La Commission consulte actuellement les États membres avant d'adopter une version finale d'ici la fin du mois d'avril. Une fois adoptées, ces mesures d'aide seront octroyées jusqu'à la fin de l'année et couvriront jusqu'à 50 % des surcoûts de carburant et d'engrais résultant de la crise iranienne.
Ces mesures temporaires compléteront les règles existantes en matière d'aides d'État et "permettront aux États membres de répondre aux augmentations de coûts spécifiques, imprévues, soudaines et significatives", précise le projet.
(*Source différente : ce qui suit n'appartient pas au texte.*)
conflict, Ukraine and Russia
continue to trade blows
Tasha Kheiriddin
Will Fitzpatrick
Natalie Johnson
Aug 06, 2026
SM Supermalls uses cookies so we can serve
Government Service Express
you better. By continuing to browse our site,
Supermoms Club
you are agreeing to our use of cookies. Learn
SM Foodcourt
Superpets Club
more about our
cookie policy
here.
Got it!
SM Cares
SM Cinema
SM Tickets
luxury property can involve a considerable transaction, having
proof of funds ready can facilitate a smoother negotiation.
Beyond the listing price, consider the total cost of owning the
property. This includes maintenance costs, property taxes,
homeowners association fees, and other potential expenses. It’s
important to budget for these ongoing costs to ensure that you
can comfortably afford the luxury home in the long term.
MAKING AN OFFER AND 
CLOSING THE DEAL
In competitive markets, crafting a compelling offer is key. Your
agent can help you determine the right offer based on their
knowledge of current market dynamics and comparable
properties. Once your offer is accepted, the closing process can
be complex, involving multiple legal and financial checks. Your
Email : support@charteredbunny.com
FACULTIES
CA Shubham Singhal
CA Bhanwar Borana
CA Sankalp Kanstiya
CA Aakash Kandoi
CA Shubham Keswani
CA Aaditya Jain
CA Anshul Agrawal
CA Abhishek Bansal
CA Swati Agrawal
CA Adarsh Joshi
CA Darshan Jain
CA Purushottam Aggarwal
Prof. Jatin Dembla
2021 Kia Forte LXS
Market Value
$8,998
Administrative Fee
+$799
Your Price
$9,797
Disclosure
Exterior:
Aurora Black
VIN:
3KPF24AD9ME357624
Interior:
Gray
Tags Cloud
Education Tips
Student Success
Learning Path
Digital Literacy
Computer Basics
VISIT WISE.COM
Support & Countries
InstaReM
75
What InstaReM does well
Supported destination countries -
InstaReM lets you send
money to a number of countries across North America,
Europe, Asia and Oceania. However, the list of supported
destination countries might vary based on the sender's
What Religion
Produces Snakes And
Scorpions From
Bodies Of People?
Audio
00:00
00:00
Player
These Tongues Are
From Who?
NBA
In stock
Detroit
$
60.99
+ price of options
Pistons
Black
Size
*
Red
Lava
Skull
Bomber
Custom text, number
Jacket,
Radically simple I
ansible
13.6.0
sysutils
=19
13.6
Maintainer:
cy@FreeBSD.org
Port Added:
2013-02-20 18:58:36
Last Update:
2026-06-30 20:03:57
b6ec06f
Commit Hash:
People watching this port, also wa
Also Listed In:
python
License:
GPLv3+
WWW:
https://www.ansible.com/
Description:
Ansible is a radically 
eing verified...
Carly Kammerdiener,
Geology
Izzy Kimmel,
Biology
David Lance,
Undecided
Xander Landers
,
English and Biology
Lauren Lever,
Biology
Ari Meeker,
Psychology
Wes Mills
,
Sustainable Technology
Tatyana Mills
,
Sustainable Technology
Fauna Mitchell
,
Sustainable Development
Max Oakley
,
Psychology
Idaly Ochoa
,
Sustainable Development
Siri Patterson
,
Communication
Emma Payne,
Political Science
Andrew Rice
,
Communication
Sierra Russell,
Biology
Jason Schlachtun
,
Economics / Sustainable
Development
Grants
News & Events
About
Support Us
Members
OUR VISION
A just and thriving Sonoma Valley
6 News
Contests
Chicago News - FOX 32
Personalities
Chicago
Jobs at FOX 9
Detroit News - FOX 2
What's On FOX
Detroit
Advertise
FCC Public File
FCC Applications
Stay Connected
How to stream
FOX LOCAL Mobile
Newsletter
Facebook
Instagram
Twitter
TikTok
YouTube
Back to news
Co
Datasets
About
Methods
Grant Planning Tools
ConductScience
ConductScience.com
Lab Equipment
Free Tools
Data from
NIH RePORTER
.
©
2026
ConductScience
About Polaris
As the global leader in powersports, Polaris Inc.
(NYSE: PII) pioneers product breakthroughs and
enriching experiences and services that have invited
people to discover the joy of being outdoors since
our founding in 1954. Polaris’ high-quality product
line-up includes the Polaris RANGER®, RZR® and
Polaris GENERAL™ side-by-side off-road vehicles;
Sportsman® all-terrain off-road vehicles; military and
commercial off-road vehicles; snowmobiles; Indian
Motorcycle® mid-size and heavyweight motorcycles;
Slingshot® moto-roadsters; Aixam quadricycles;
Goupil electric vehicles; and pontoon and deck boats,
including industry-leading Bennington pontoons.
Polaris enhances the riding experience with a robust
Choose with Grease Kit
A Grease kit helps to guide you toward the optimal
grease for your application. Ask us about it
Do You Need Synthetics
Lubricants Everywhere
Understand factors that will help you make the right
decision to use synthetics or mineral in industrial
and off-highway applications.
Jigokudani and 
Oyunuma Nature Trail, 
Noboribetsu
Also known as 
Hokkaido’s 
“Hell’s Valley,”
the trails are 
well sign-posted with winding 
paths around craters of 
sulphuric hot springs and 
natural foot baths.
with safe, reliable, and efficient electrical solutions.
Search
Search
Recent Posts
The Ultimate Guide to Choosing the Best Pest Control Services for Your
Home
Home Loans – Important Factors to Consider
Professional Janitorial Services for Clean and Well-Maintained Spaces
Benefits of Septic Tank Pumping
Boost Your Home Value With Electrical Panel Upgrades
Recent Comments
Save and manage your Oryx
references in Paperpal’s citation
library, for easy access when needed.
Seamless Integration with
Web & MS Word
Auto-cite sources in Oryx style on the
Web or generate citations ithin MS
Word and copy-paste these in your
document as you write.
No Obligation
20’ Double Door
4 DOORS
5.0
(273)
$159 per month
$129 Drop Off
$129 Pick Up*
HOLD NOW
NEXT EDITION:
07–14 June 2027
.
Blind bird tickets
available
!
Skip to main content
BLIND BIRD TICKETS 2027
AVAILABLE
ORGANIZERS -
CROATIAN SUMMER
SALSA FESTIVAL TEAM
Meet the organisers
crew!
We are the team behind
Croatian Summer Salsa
Cette aide s'adresse spécifiquement aux entreprises des secteurs de l'agriculture, de la pêche, du transport routier et du transport maritime de courte distance au sein de l'UE.
Les prix mondiaux des engrais ont bondi ces dernières semaines suite à la fermeture quasi totale du détroit d'Ormuz, une voie maritime étroite longeant les côtes iraniennes. Une grande partie des engrais mondiaux est produite au Moyen-Orient, et un tiers du commerce mondial transite par Ormuz. Les Nations unies ont averti mercredi que les pénuries d'engrais frapperaient de plein fouet la sécurité alimentaire et, par conséquent, la stabilité des pays en développement.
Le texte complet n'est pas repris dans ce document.